§ **EXERCISE REQUIREMENTS**
Write out exactly the lines of the entries below from the one holding "your website in" to the one holding "other fighting games, this", inclusive, and leave out all other lines.

§ **Saved entries**
■ ■ ■ ■

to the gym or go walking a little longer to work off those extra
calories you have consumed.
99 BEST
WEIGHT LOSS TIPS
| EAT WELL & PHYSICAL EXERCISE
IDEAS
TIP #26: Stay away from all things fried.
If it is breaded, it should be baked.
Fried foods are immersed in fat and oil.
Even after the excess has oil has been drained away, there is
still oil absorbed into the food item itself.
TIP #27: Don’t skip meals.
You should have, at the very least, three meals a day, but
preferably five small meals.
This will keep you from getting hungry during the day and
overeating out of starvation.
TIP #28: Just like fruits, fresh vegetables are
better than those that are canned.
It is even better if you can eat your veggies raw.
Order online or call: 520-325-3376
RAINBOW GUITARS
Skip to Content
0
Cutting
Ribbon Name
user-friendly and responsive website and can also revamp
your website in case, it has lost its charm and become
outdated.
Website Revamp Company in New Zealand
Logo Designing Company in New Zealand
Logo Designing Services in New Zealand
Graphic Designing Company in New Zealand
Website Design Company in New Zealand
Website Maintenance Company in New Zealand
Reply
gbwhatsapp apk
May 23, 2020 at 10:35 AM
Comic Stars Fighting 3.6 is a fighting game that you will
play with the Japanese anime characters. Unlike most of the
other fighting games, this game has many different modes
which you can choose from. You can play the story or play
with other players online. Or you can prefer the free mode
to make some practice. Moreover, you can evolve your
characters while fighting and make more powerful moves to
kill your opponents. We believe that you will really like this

■ ■ ■ ■

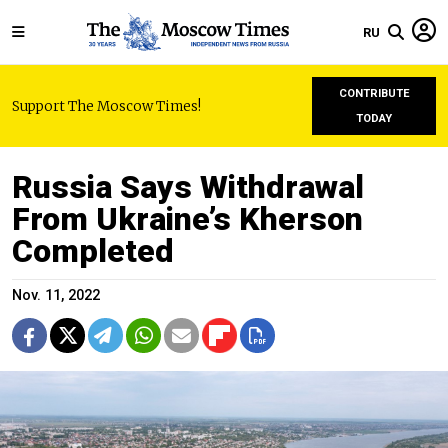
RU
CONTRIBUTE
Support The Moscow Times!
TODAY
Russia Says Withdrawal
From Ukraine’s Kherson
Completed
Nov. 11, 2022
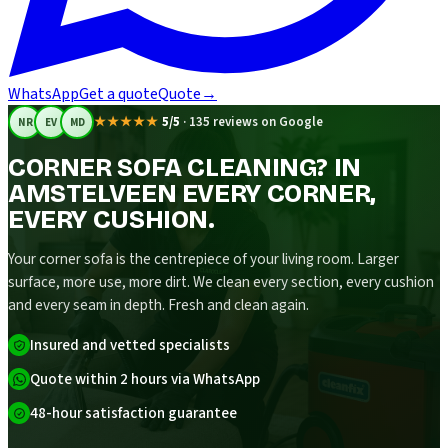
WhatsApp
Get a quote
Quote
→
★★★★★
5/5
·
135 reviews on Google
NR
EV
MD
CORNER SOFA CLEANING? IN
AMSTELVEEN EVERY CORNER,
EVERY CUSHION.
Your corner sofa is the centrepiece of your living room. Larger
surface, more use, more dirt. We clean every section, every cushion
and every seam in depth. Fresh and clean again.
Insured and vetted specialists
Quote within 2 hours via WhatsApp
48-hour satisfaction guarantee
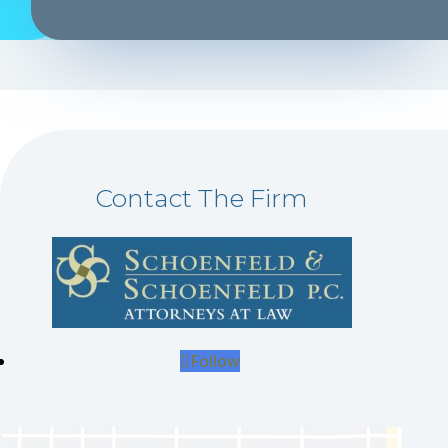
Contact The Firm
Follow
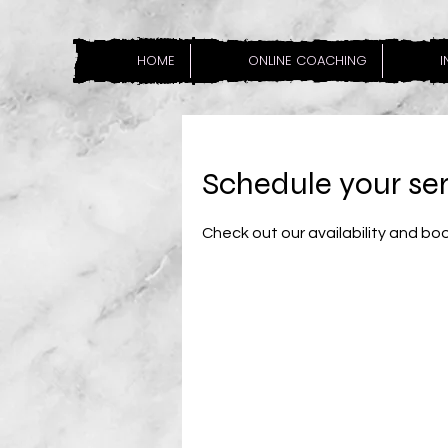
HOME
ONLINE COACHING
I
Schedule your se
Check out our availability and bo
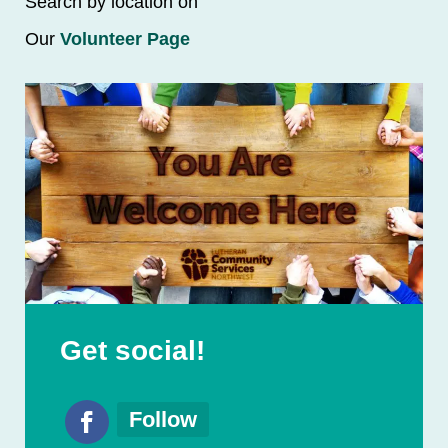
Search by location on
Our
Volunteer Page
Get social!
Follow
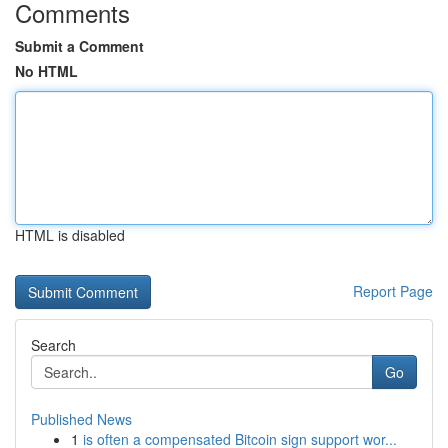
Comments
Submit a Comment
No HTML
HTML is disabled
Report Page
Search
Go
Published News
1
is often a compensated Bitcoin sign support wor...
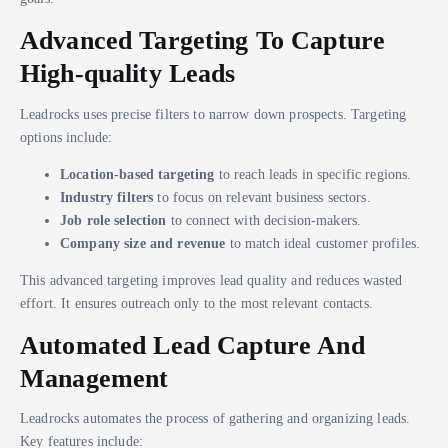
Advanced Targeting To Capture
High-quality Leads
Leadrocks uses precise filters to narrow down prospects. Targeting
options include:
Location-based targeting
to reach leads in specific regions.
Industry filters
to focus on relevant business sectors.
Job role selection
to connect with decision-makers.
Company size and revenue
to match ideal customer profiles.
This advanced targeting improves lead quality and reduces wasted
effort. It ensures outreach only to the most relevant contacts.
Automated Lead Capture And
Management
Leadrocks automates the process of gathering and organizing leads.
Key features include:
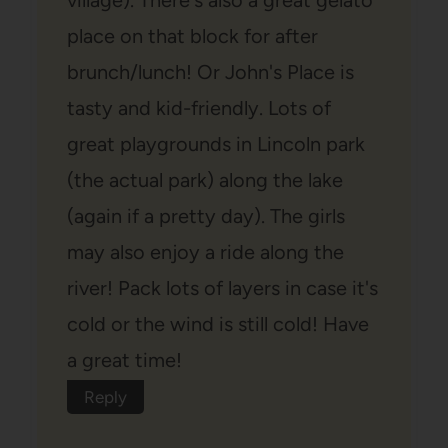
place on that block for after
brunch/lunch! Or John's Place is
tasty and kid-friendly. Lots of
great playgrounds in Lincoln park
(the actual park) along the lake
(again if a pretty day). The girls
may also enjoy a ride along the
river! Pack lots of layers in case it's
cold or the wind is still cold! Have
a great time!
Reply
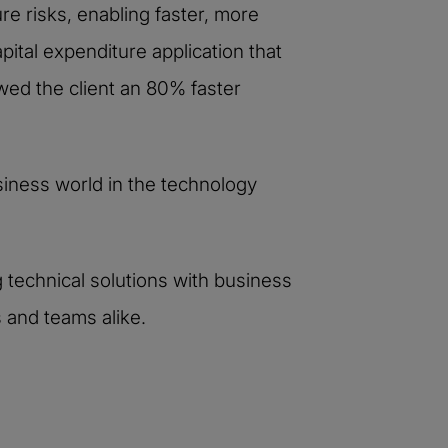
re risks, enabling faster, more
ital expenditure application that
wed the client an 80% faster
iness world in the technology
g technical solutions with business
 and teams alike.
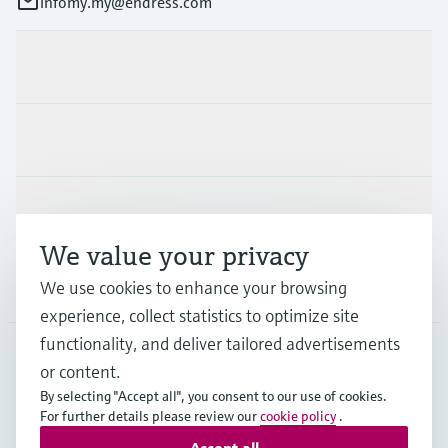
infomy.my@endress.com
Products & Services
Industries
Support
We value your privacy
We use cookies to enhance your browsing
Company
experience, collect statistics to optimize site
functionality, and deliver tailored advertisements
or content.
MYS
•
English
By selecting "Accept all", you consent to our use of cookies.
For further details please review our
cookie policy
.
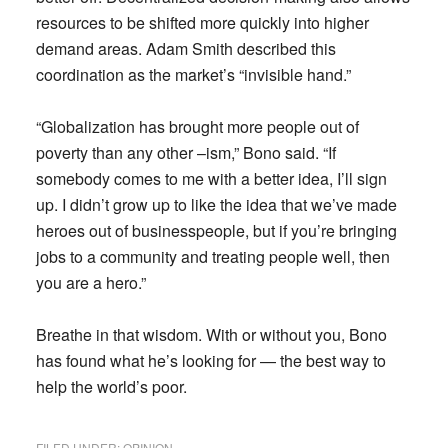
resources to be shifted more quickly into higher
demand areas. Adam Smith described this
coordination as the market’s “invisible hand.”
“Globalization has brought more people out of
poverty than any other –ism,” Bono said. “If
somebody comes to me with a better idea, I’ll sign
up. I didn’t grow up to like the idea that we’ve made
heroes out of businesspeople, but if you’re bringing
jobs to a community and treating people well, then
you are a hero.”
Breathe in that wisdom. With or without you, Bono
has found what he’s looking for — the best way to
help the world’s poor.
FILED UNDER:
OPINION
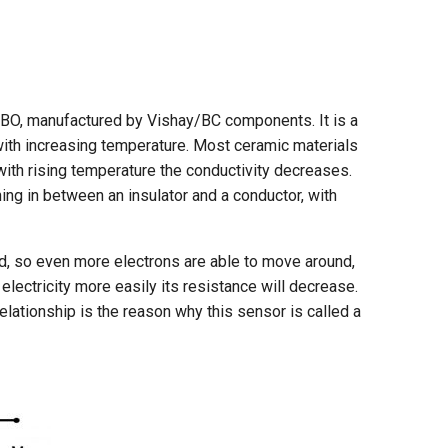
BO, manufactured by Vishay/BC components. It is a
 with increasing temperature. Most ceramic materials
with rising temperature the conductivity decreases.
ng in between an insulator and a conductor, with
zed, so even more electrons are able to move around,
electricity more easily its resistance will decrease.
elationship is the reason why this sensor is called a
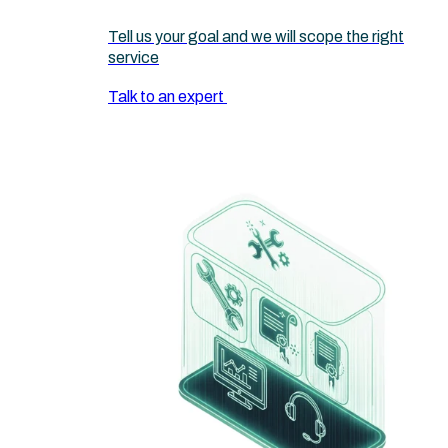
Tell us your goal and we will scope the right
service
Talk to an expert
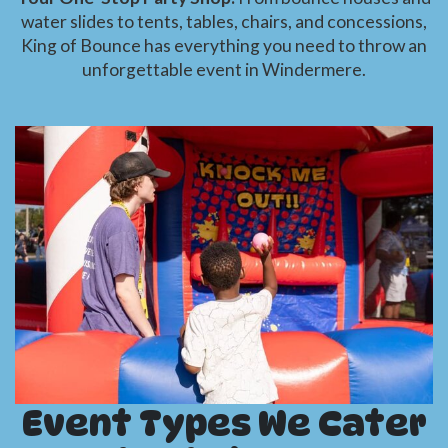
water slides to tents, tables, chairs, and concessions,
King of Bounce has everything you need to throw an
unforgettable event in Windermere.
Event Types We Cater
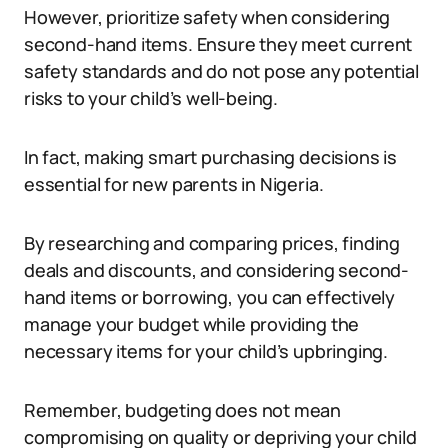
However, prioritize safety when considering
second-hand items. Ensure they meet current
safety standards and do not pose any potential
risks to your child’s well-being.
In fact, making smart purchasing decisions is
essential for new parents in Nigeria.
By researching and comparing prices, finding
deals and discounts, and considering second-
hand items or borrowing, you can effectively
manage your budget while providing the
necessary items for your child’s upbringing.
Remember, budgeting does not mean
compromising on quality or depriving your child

■ ■ ■ ■

§ **SOLVED EXERCISE**
your website in case, it has lost its charm and become
outdated.
Website Revamp Company in New Zealand
Logo Designing Company in New Zealand
Logo Designing Services in New Zealand
Graphic Designing Company in New Zealand
Website Design Company in New Zealand
Website Maintenance Company in New Zealand
Reply
gbwhatsapp apk
May 23, 2020 at 10:35 AM
Comic Stars Fighting 3.6 is a fighting game that you will
play with the Japanese anime characters. Unlike most of the
other fighting games, this game has many different modes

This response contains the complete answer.